The pizza dough on the other hand is a tried and true winner - it came from my favorite book "Bread in Half the Time". However, instead of doing their micro-rise system that turns you microwave into a proofing oven, I tripled the batch of dough and did everything the old fashioned way. The reason I love this dough so much is the cornmeal - I know that is kinda nontraditional, but I like thin crisp crusts under my toppings and this crust fits the bill. Of course having a pizza stone helps a lot too.
I did try to make this same dough into calzones – but the cornmeal dough was just not right texture.So back to the drawing board on that. Here are some pictures of the calzones in progress.
A note - I made too much dough for New Year's Eve so I stashed it in the fridge for a couple of days until I could use it. It still rose like a champ. Next time I am going to try and freeze it in small amounts to see if it is something that can be made ahead then thawed for the next evening's dinner.
Cornmeal Pizza Dough
2 C. bread flour
1/2 C. cornmeal
1 t salt
1 T nonfat dry milk
2 t olive oil
3/4 C. hot tap water (120°-130°F)
1 1/2 -2 t. 50% faster active dry yeast
1 1/2 t. sugar
1. Place the pizza stone in the upper third of the oven and preheat to 500°F for at least 30 minutes before baking.
2. Mix the bread flour, cornmeal, salt and dry milk in the bowl of your mixer fitted with a dough hook.
3. Mix the water, yeast and sugar together and let proof for about five minutes.

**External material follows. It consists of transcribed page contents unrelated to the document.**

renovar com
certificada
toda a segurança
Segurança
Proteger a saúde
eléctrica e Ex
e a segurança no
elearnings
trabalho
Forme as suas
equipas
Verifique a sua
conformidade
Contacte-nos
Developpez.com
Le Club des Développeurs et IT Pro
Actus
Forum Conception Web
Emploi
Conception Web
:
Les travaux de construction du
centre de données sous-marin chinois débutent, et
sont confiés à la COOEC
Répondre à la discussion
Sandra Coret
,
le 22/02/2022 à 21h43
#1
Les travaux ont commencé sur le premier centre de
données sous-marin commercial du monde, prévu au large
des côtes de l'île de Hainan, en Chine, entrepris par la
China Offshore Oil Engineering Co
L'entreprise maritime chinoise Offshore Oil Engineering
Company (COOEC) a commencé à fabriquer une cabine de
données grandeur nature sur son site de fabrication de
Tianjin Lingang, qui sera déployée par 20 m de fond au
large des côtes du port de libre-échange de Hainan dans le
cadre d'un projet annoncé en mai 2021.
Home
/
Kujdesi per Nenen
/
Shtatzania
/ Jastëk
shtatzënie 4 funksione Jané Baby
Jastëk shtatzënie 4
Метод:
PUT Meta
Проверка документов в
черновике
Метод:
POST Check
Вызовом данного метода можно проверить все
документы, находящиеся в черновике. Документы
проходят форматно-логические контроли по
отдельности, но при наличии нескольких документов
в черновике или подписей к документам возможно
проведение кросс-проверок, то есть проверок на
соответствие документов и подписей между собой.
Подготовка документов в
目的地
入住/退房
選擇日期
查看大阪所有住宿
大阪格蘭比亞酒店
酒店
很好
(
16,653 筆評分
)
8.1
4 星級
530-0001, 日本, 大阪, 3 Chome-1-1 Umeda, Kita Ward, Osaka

It should look all bubbly on top.
4. Slowly mix the yeast/water mixture and oil into the flour with the hook. The dough should start to come together into a ball. If it stays crumbly, add some warm water little bit at a time until it comes together. Knead until the dough comes away from the side of the bowl.
5. Turn dough out onto floured surface and knead by hand for a few minutes until the dough feels smooth and elastic. Form into a ball and put into oiled bowl; cover with plastic wrap or tea towel. Rise until doubled.
6. Remove the dough to a lightly floured surface and knead by hand a few seconds. Then roll out into a circle. (Here is the tricky part. The original recipe made one 14” pizza. I roll mine so thin it makes two 10-12” pizzas. ) Place this disk on a pizza peel or a cookie sheet with no sides that has been heavily sprinkled with cornmeal. The cornmeal should act like little ball bearings and slide the pizza off the peel/cookie sheet with no problems. I will “test” the dough before I put the toppings on by shaking it a little bit to see if it will move freely.
7. Apply sauce and other toppings. (Be sparing with the sauce, too much will make the dough soggy. For a 12” round I will use 3-4 tablespoons.) My current favorite topping is fresh mozzarella, crispy bacon and finely diced onion, Yum Yum.
8. Lower the oven temp to 425°F .Carefully slide the topped dough onto the stone in the oven. (Please be careful – I still have burns healing from New Year’s) Bake for 8-10 minutes or until the cheese is melted and bubbly and the crust is nice and golden brown on the underside when you peek.
9. CAREFULLY!!! Slide the peel/cookie sheet back under the finished pizza and pull it out of the oven. This is tricky – it took a couple of tries the first time I did it and I messed up the pizza. Trust me, it gets easier with practice.
10. Let cool briefly before cutting and serving.
Ok - enough boring stuff!!! Went to Thurn's this past weekend to stock up on bacon and lo and behold! They had awesomely cool hats that said "oink" on the back. Go buy one - NOW! I command it!